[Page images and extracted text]

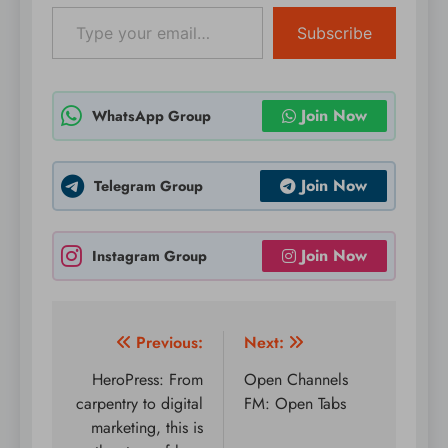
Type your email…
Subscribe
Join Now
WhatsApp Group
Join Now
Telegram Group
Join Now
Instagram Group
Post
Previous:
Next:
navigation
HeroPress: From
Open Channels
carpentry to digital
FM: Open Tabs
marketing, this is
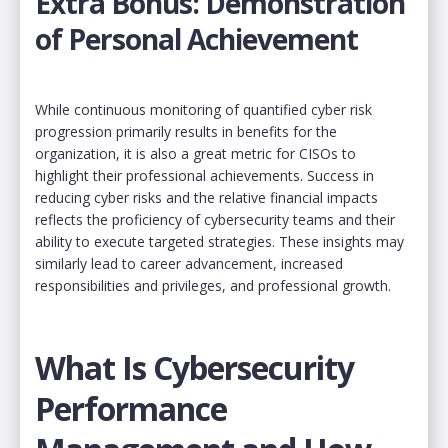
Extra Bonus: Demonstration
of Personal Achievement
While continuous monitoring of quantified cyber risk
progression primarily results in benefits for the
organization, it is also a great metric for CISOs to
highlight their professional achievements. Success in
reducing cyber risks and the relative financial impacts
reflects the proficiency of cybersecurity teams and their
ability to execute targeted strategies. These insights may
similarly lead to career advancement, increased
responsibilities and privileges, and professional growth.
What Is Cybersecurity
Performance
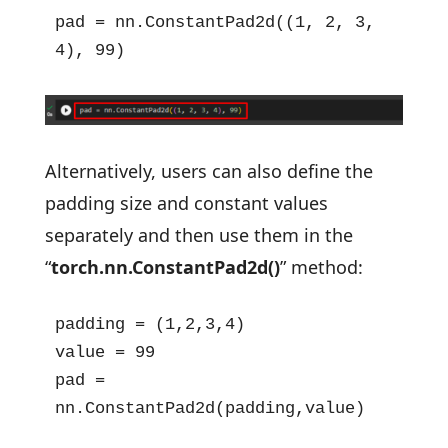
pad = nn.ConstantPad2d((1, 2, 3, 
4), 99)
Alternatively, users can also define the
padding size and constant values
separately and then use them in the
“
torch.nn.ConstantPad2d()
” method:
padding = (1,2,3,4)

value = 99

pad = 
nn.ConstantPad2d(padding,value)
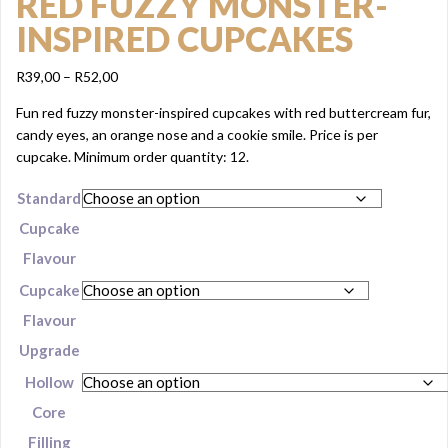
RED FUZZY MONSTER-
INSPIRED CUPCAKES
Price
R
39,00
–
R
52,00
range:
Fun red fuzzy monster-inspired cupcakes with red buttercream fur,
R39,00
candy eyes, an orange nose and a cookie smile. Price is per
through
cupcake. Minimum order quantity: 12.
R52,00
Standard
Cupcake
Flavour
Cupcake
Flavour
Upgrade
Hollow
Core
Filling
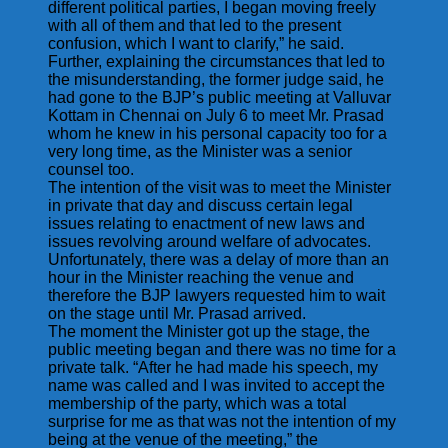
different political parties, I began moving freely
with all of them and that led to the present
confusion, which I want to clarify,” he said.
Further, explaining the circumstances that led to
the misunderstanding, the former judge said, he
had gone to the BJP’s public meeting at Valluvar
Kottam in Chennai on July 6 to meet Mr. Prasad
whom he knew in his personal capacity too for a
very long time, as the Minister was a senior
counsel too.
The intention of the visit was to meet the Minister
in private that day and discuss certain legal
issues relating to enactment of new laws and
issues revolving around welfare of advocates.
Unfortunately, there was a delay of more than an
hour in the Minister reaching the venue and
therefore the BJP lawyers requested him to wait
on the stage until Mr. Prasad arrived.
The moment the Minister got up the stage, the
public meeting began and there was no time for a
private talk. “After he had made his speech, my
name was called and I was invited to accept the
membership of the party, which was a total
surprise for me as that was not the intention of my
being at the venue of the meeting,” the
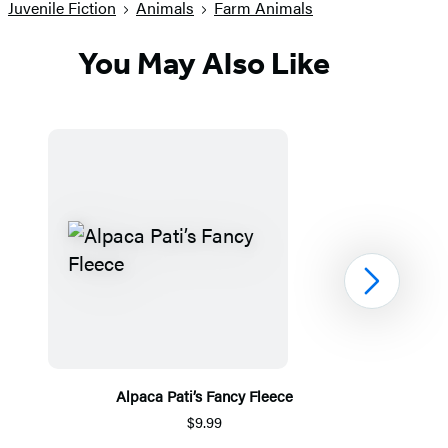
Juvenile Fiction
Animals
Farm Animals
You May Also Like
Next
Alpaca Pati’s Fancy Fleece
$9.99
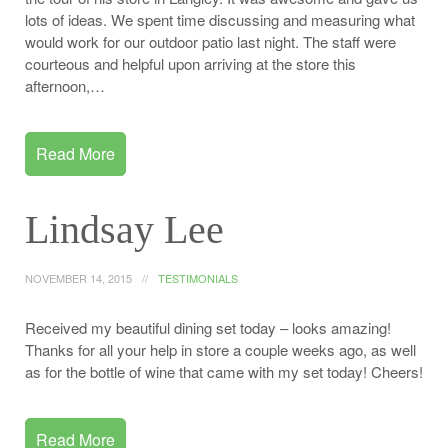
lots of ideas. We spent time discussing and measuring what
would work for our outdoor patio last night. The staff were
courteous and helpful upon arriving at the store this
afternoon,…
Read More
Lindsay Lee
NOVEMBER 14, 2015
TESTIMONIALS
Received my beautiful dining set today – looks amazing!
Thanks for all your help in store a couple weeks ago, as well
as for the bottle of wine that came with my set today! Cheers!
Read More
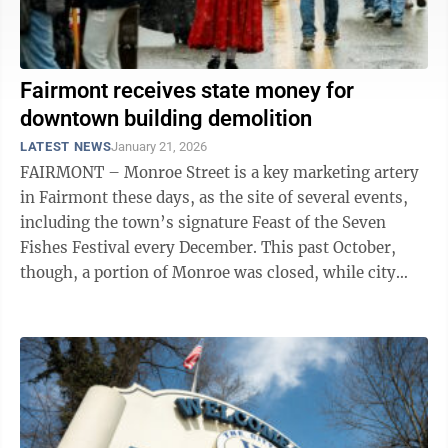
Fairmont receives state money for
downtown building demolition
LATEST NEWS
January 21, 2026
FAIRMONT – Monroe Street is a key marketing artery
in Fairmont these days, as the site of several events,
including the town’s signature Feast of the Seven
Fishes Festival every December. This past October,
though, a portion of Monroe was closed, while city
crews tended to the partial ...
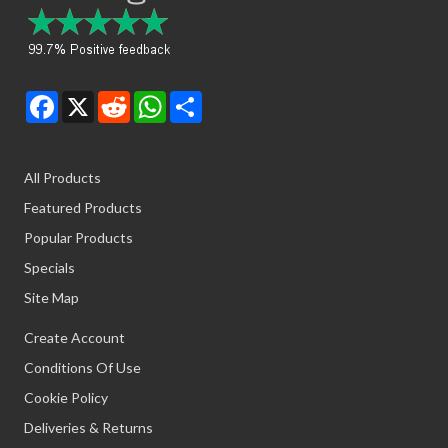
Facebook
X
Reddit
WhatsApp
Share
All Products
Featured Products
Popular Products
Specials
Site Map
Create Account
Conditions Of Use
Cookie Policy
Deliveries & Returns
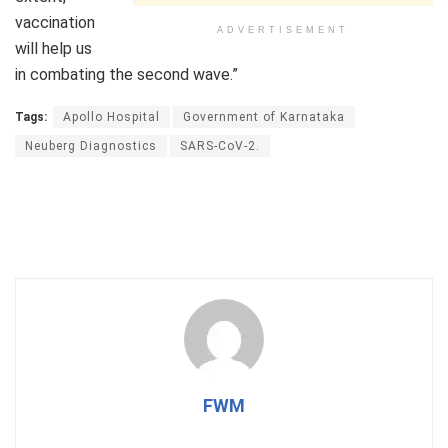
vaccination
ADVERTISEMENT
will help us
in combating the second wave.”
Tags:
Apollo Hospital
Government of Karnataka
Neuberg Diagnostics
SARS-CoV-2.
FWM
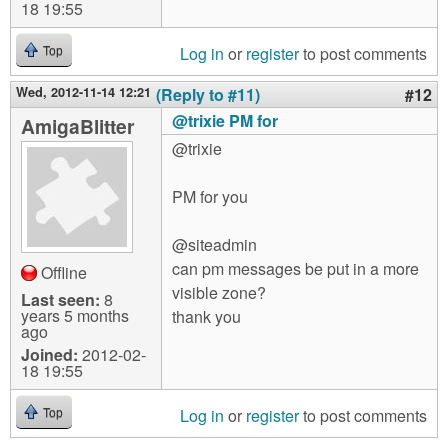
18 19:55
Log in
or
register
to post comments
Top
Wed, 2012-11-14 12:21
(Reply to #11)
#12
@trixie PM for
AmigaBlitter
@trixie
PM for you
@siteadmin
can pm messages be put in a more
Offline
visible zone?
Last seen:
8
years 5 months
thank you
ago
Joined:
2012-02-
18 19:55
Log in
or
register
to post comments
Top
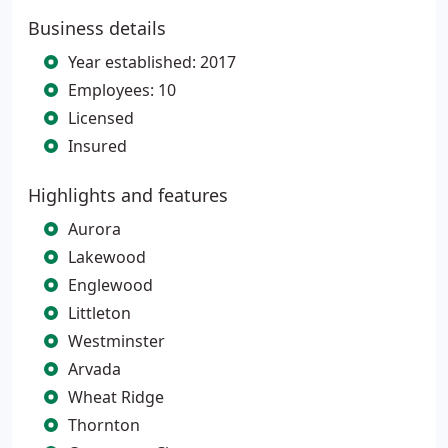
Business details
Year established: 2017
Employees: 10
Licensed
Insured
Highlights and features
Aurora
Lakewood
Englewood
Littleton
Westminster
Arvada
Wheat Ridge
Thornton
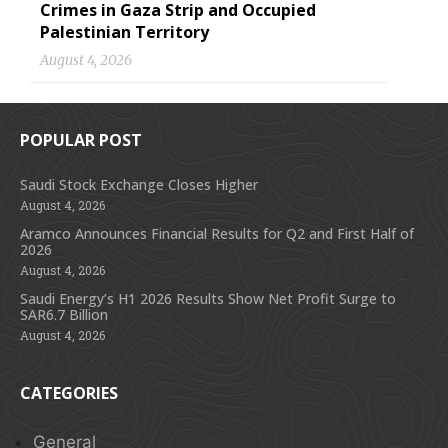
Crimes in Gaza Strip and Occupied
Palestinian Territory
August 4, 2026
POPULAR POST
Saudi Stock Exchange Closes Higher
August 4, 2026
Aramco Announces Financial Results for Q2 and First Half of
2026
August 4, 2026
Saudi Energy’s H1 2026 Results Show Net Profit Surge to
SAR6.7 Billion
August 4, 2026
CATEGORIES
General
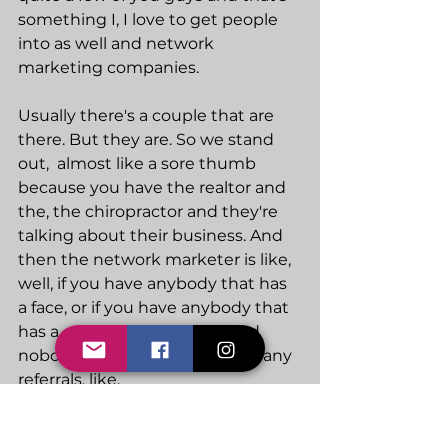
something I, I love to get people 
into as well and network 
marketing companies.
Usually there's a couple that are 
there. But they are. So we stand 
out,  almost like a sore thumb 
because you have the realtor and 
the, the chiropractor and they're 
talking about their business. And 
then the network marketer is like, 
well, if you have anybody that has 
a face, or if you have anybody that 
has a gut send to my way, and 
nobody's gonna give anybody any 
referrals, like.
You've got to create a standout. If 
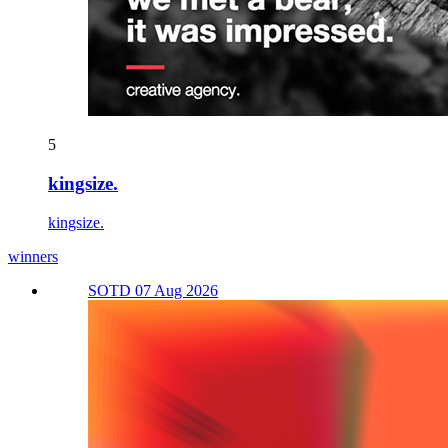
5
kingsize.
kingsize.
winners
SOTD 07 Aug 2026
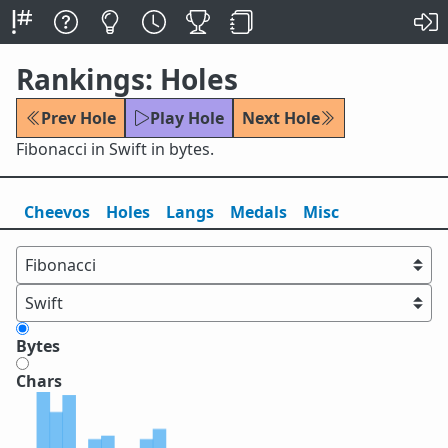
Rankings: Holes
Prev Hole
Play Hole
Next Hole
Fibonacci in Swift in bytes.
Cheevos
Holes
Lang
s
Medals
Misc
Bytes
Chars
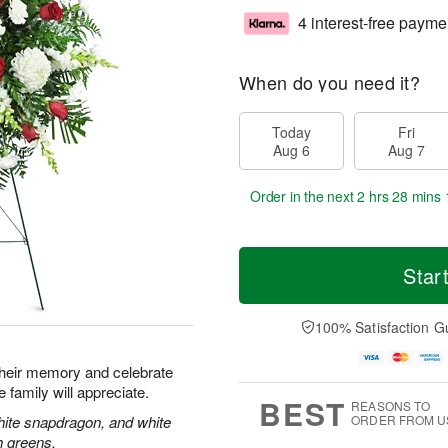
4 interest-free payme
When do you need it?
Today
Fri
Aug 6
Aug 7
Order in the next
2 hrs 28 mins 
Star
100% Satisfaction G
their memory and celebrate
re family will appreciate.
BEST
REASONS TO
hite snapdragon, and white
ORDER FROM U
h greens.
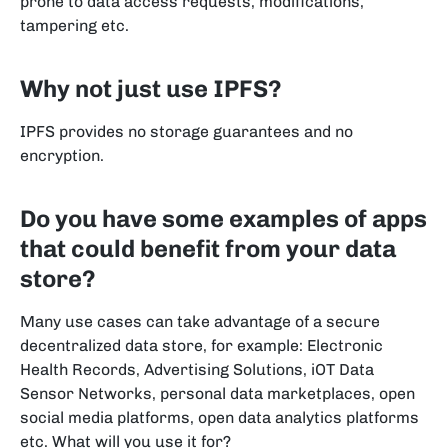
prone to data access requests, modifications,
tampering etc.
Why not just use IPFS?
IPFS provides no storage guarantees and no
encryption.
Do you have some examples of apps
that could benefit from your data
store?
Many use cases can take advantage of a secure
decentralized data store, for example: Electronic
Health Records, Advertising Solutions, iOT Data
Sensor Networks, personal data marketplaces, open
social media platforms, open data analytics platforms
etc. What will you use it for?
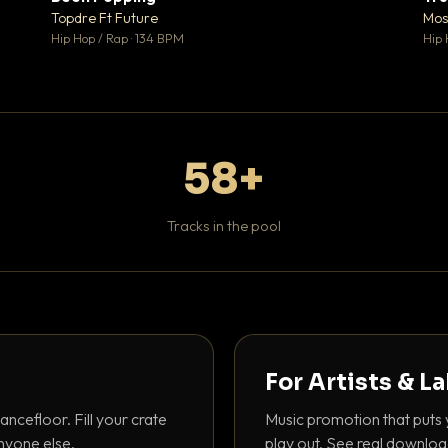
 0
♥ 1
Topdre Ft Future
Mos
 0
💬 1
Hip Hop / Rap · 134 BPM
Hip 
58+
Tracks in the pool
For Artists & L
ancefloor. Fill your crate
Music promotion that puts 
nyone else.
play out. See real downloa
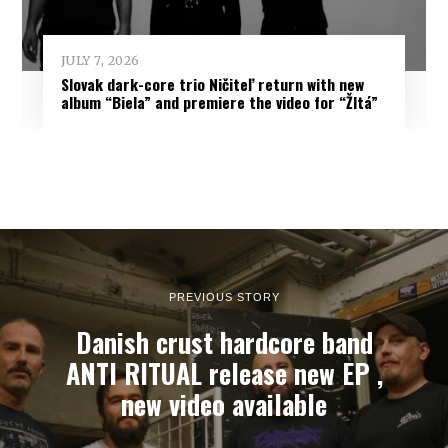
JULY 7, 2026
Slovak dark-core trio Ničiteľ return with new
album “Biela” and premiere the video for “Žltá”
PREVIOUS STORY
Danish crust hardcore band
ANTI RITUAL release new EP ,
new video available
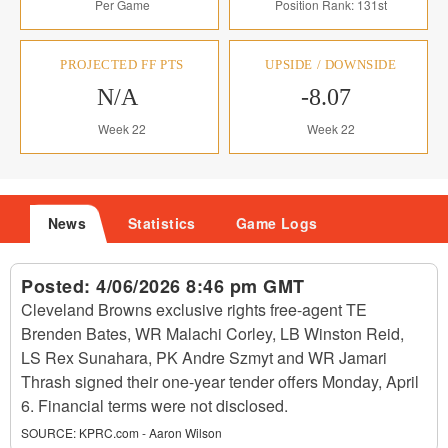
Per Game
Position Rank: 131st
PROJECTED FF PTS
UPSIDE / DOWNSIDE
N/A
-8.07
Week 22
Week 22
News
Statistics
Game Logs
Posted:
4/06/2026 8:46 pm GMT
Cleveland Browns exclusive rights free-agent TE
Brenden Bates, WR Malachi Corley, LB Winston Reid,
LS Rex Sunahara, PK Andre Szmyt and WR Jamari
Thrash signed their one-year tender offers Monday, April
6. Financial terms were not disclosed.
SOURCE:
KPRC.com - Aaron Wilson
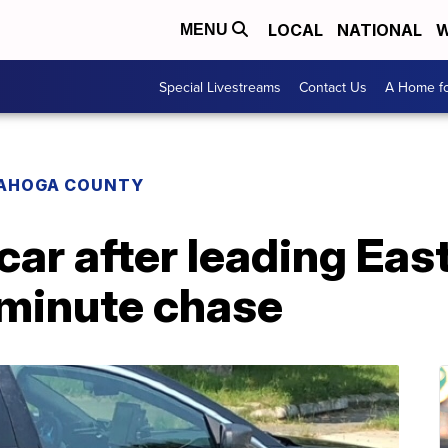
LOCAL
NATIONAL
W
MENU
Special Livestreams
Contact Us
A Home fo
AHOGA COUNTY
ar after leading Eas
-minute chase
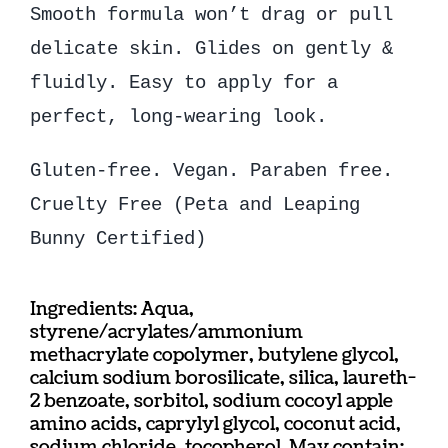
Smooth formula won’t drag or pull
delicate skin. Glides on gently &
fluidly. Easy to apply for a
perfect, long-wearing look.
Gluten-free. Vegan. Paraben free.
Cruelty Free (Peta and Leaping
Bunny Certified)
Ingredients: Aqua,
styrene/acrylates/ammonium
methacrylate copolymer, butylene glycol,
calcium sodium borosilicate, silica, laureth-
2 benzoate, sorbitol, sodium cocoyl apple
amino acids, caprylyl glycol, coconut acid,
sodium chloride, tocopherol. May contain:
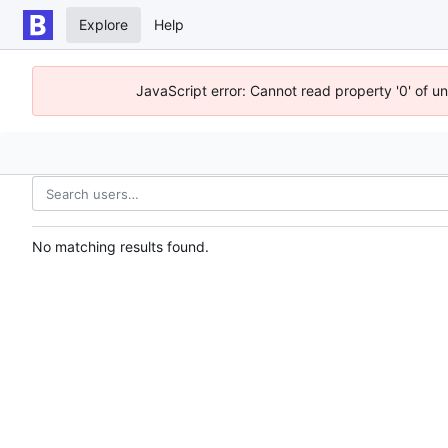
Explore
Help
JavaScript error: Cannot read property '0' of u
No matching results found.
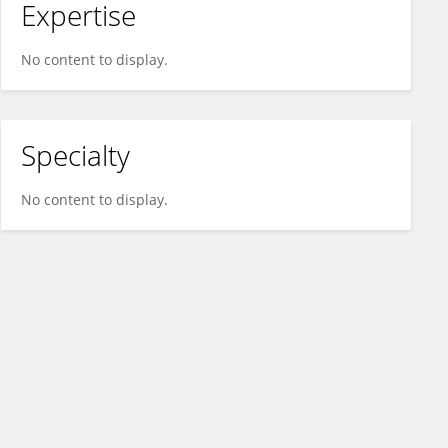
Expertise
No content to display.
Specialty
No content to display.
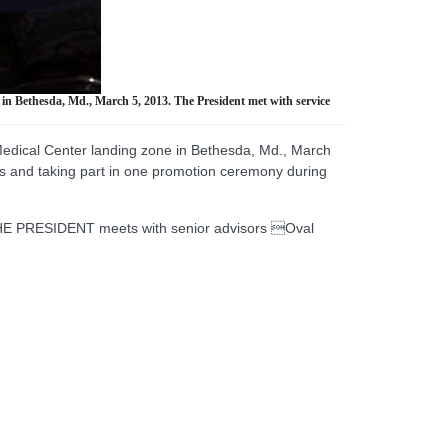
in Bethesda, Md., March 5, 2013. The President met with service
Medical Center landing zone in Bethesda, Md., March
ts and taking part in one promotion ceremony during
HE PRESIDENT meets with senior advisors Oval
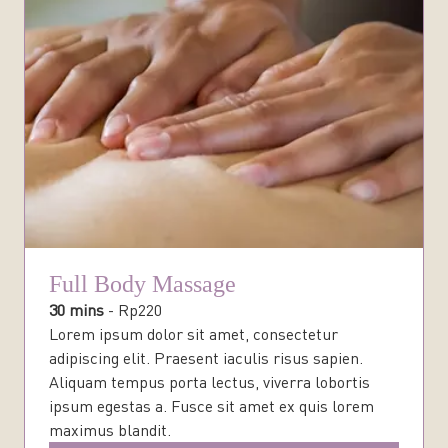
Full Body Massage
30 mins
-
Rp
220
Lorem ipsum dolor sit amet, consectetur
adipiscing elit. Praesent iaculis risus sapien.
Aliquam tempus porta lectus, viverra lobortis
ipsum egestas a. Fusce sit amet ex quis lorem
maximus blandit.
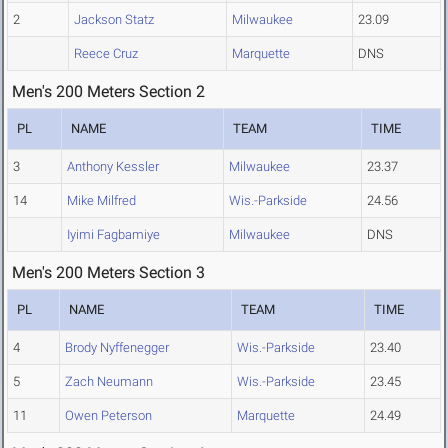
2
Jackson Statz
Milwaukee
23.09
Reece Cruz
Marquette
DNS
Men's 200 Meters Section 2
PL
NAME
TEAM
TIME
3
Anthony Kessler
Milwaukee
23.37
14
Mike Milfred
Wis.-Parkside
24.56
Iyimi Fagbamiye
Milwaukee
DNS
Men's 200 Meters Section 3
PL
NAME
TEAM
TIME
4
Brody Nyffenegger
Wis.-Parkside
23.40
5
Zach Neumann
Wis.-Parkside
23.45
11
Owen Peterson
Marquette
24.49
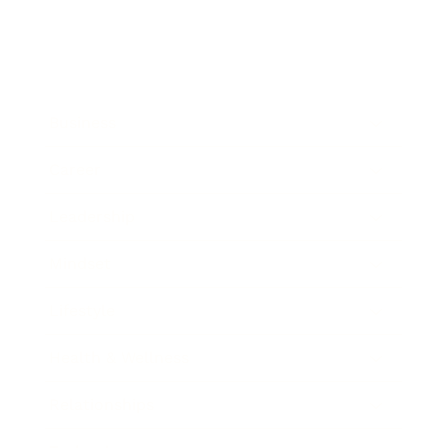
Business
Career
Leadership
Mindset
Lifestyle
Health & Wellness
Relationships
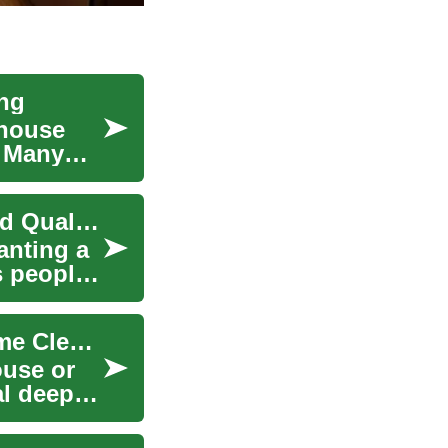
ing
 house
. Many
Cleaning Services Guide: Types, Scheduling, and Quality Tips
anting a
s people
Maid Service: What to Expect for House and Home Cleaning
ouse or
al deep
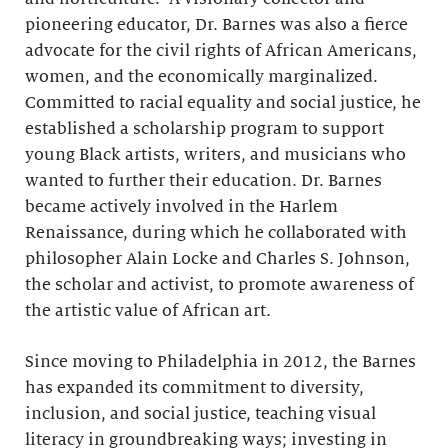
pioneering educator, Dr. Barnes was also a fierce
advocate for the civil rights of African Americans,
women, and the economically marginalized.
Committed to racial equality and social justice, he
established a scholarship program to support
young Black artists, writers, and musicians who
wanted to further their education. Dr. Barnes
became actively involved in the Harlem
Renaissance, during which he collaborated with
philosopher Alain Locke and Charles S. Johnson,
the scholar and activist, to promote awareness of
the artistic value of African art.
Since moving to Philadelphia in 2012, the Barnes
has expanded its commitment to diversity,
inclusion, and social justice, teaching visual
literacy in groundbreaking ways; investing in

* _Task description_
What you return must match the lines from the top of the data through the line with "While continuous monitoring" exactly, with the pictures removed.

* _Answer for the task_
Type your email…
Subscribe
Join Now
WhatsApp Group
Join Now
Telegram Group
Join Now
Instagram Group
Post
Previous:
Next:
navigation
HeroPress: From
Open Channels
carpentry to digital
FM: Open Tabs
marketing, this is
Extra Bonus: Demonstration
of Personal Achievement
While continuous monitoring of quantified cyber risk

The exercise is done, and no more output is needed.